(Brief):
Wherever "Gerekçeleri" occurs in the entries, copy the line that holds it.

Dataset entries
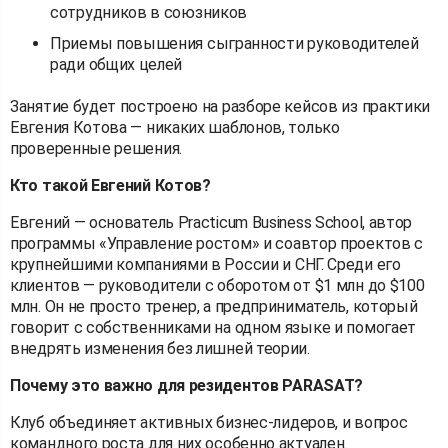
сотрудников в союзников
Приемы повышения сыгранности руководителей
ради общих целей
Занятие будет построено на разборе кейсов из практики
Евгения Котова — никаких шаблонов, только
проверенные решения.
Кто такой Евгений Котов?
Евгений — основатель Practicum Business School, автор
программы «Управление ростом» и соавтор проектов с
крупнейшими компаниями в России и СНГ. Среди его
клиентов — руководители с оборотом от $1 млн до $100
млн. Он не просто тренер, а предприниматель, который
говорит с собственниками на одном языке и помогает
внедрять изменения без лишней теории.
Почему это важно для резидентов PARASAT?
Клуб объединяет активных бизнес-лидеров, и вопрос
командного роста для них особенно актуален.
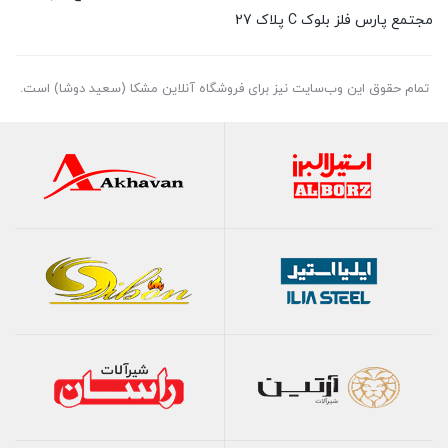
مجتمع پارس فلز بلوک C پلاک 27
تمام حقوق اين وب‌سايت نیز برای فروشگاه آنلاین مشکا (سعید دوشا) است.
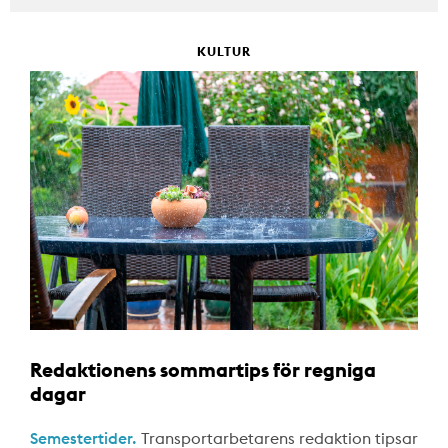
KULTUR
Redaktionens sommartips för regniga
dagar
Semestertider.
Transportarbetarens redaktion tipsar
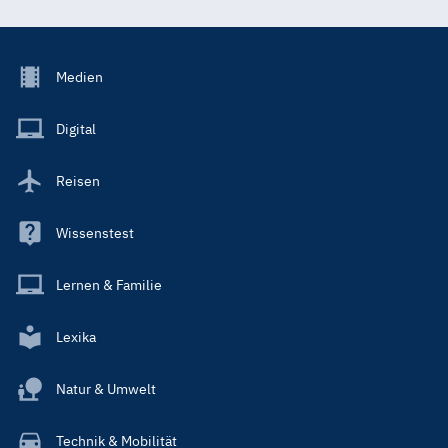
Footer
Medien
Menu
Main
Digital
Reisen
Wissenstest
Lernen & Familie
Lexika
Natur & Umwelt
Technik & Mobilität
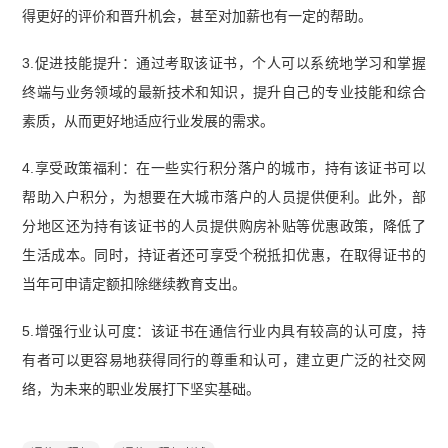
得更好的评价和晋升机会，甚至对加薪也有一定的帮助。
3.促进技能提升：通过考取该证书，个人可以系统地学习和掌握
终端与业务领域的最新技术和知识，提升自己的专业技能和综合
素质，从而更好地适应行业发展的需求。
4.享受政策福利：在一些实行积分落户的城市，持有该证书可以
帮助入户积分，为想要在大城市落户的人员提供便利。此外，部
分地区还为持有该证书的人员提供购房补贴等优惠政策，降低了
生活成本。同时，持证者还可享受个税抵扣优惠，在取得证书的
当年可申请定额扣除继续教育支出。
5.增强行业认可度：该证书在通信行业内具有较高的认可度，持
有者可以更容易地获得同行的尊重和认可，建立更广泛的社交网
络，为未来的职业发展打下坚实基础。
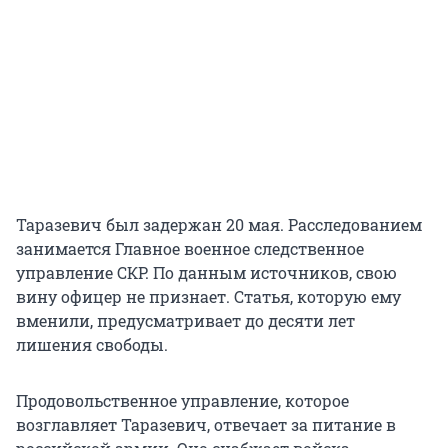
Таразевич был задержан 20 мая. Расследованием
занимается Главное военное следственное
управление СКР. По данным источников, свою
вину офицер не признает. Статья, которую ему
вменили, предусматривает до десяти лет
лишения свободы.
Продовольственное управление, которое
возглавляет Таразевич, отвечает за питание в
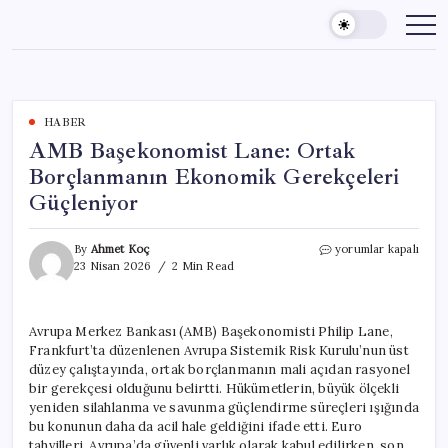
Skip
to
content
HABER
AMB Başekonomist Lane: Ortak
Borçlanmanın Ekonomik Gerekçeleri
Güçleniyor
AMB
By
Ahmet Koç
yorumlar kapalı
Başekonomist
23 Nisan 2026
2 Min Read
Lane:
Ortak
Borçlanmanın
Avrupa Merkez Bankası (AMB) Başekonomisti Philip Lane,
Ekonomik
Frankfurt’ta düzenlenen Avrupa Sistemik Risk Kurulu’nun üst
Gerekçeleri
Güçleniyor
düzey çalıştayında, ortak borçlanmanın mali açıdan rasyonel
için
bir gerekçesi olduğunu belirtti. Hükümetlerin, büyük ölçekli
yeniden silahlanma ve savunma güçlendirme süreçleri ışığında
bu konunun daha da acil hale geldiğini ifade etti. Euro
tahvilleri, Avrupa’da güvenli varlık olarak kabul edilirken, son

(Answer space):
Borçlanmanın Ekonomik Gerekçeleri
Gerekçeleri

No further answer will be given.